Stored items
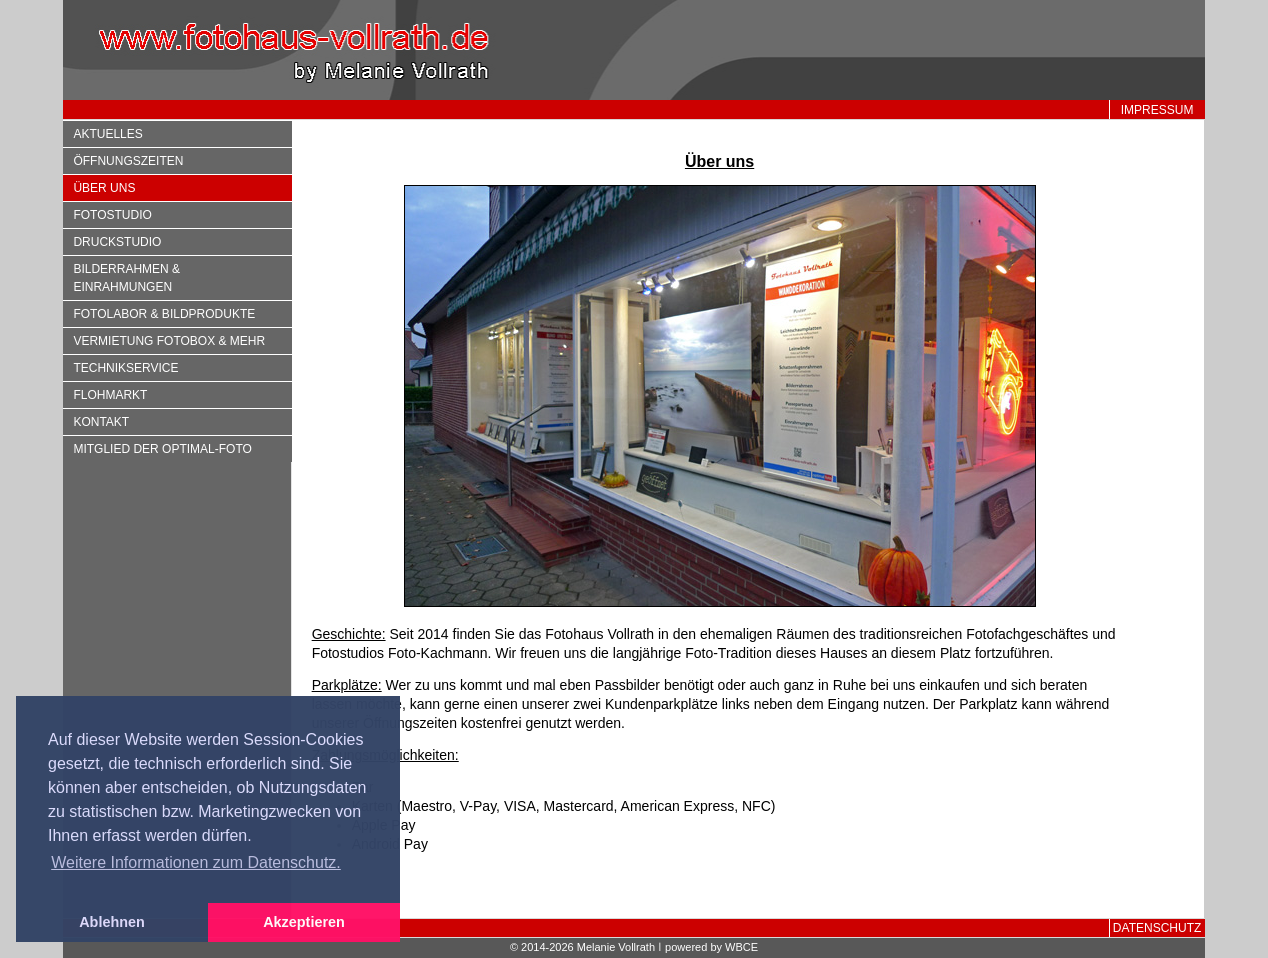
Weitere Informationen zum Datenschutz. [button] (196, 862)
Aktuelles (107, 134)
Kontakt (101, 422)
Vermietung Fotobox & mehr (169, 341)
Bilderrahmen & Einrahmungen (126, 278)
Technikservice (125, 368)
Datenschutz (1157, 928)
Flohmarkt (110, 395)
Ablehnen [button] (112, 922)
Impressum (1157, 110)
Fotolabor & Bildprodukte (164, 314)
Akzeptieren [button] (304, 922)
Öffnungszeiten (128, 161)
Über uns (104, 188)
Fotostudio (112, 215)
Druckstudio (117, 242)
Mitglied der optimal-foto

--

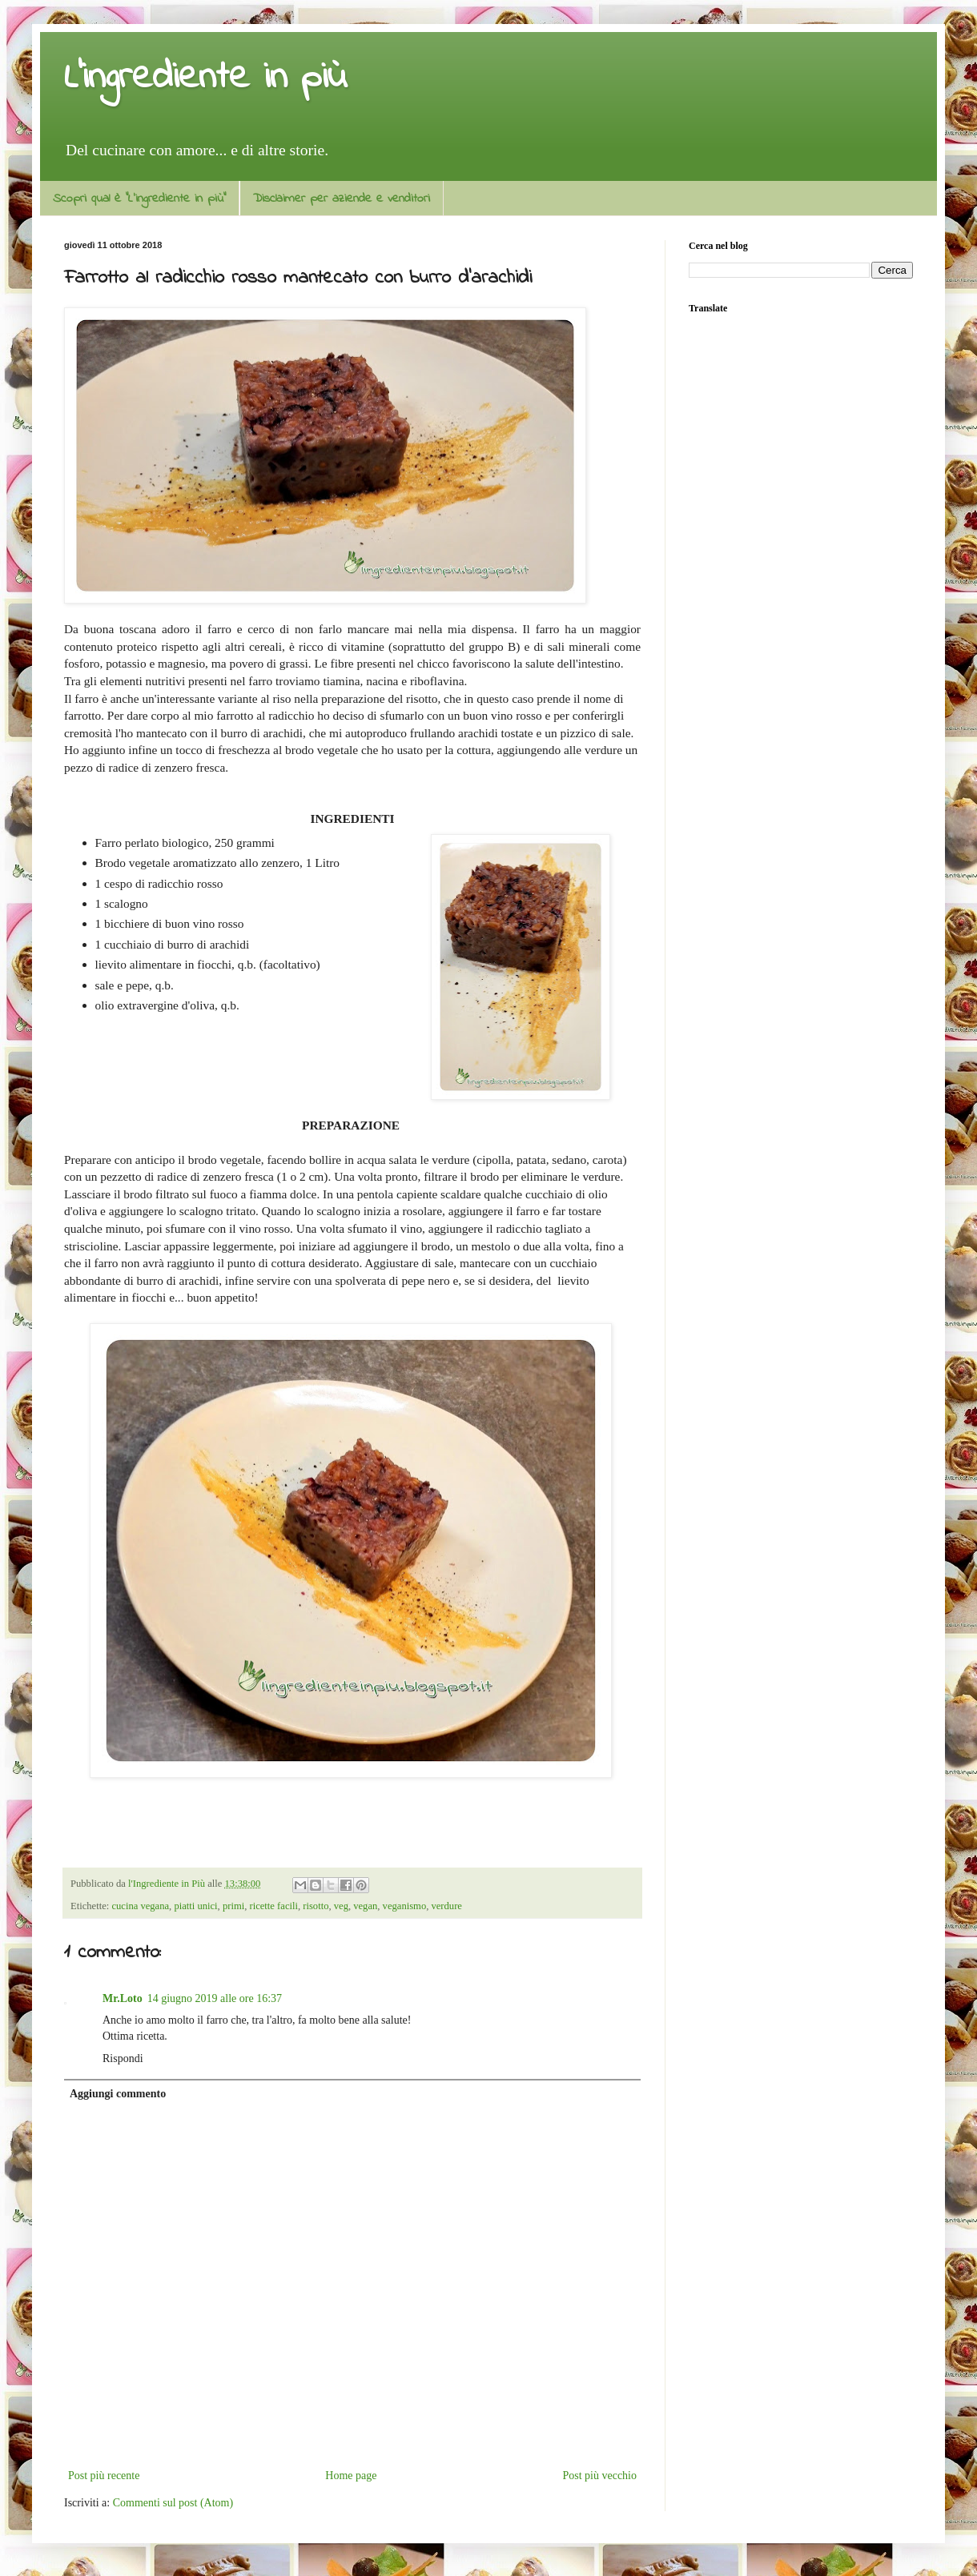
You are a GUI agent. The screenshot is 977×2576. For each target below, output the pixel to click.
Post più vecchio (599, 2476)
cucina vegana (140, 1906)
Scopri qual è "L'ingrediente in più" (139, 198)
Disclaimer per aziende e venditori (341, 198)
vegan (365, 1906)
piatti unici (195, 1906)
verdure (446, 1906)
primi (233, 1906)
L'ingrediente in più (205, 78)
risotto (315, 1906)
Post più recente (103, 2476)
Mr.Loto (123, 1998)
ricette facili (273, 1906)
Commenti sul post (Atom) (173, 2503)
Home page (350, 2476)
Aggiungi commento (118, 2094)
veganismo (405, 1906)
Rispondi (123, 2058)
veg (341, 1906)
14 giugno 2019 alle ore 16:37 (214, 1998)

◆ GOAL OF THE EXERCISE
How many lines of the entries hold the word "ingrediente"? Respond with the number alone.

◆ RESPONSE TO THE TASK
2